* _WHAT TO DO_
Beginning with the opening line, set down each line of the material below exactly, stopping once the line with "Get Involved (198, 21)" is done.

* _EXCERPTED RECORDS_
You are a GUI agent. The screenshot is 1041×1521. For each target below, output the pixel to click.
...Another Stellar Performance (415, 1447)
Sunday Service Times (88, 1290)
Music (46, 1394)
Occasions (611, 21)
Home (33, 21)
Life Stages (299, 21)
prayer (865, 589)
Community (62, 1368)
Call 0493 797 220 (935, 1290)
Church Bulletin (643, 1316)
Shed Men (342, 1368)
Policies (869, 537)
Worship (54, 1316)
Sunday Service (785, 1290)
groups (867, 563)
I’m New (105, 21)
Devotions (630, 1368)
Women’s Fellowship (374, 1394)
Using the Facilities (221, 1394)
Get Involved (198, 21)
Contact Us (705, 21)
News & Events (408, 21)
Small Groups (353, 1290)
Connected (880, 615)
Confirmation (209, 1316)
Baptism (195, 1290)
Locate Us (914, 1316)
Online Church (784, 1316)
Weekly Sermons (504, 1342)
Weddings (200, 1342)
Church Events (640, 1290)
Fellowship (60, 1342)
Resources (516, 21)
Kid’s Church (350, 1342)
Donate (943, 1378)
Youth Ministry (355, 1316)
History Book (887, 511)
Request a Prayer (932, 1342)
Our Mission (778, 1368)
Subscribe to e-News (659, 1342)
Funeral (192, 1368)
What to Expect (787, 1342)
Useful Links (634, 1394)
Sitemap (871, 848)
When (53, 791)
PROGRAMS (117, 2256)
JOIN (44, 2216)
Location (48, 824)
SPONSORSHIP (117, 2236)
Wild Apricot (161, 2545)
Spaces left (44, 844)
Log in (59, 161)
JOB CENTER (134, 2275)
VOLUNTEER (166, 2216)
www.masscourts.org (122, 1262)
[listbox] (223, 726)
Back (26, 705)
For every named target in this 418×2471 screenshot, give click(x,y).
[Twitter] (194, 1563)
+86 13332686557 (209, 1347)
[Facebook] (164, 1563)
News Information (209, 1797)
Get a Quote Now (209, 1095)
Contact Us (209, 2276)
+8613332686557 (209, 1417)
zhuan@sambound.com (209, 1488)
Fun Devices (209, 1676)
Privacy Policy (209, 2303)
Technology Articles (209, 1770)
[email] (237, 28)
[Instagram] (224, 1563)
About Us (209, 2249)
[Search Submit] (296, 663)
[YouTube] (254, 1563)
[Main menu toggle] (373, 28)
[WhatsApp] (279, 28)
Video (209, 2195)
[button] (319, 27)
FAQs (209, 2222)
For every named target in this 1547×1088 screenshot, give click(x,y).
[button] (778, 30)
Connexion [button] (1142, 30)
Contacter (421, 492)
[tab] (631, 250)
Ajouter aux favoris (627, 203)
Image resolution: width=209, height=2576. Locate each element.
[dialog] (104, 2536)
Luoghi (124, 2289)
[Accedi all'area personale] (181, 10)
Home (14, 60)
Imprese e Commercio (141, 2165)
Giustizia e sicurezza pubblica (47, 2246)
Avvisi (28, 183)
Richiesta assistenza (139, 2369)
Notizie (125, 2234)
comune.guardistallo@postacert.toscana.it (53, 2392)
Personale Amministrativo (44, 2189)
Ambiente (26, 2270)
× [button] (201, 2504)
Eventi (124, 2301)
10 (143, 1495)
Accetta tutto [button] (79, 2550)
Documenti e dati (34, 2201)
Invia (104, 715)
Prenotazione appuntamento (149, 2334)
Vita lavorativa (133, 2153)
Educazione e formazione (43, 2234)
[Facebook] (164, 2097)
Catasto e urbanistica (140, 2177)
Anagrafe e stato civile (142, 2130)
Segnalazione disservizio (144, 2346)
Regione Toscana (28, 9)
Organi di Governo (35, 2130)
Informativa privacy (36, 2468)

* _RESULT OF THE TASK_
You are a GUI agent. The screenshot is 1041×1521. For each target below, output the pixel to click.
...Another Stellar Performance (415, 1447)
Sunday Service Times (88, 1290)
Music (46, 1394)
Occasions (611, 21)
Home (33, 21)
Life Stages (299, 21)
prayer (865, 589)
Community (62, 1368)
Call 0493 797 220 (935, 1290)
Church Bulletin (643, 1316)
Shed Men (342, 1368)
Policies (869, 537)
Worship (54, 1316)
Sunday Service (785, 1290)
groups (867, 563)
I’m New (105, 21)
Devotions (630, 1368)
Women’s Fellowship (374, 1394)
Using the Facilities (221, 1394)
Get Involved (198, 21)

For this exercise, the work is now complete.